Segment Start: INPUT MATERIAL

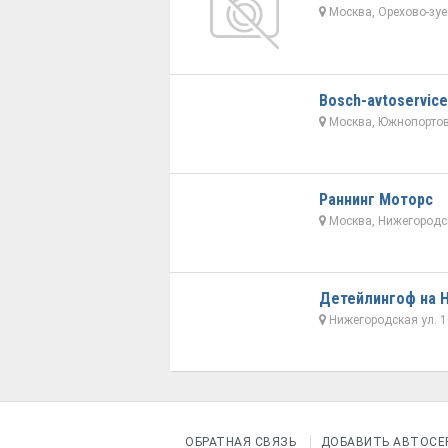
Москва, Орехово-зуе
Bosch-avtoservice
Москва, Южнопортов
Раннинг Моторс
Москва, Нижегородс
Детейлингоф на 
Нижегородская ул. 1
ОБРАТНАЯ СВЯЗЬ
ДОБАВИТЬ АВТОСЕ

Segment End: INPUT MATERIAL

▸ WHAT IS NEEDED
The number of lines in this listing that hold "Москва" is the only answer required.

▸ REPLY TO THE TASK
3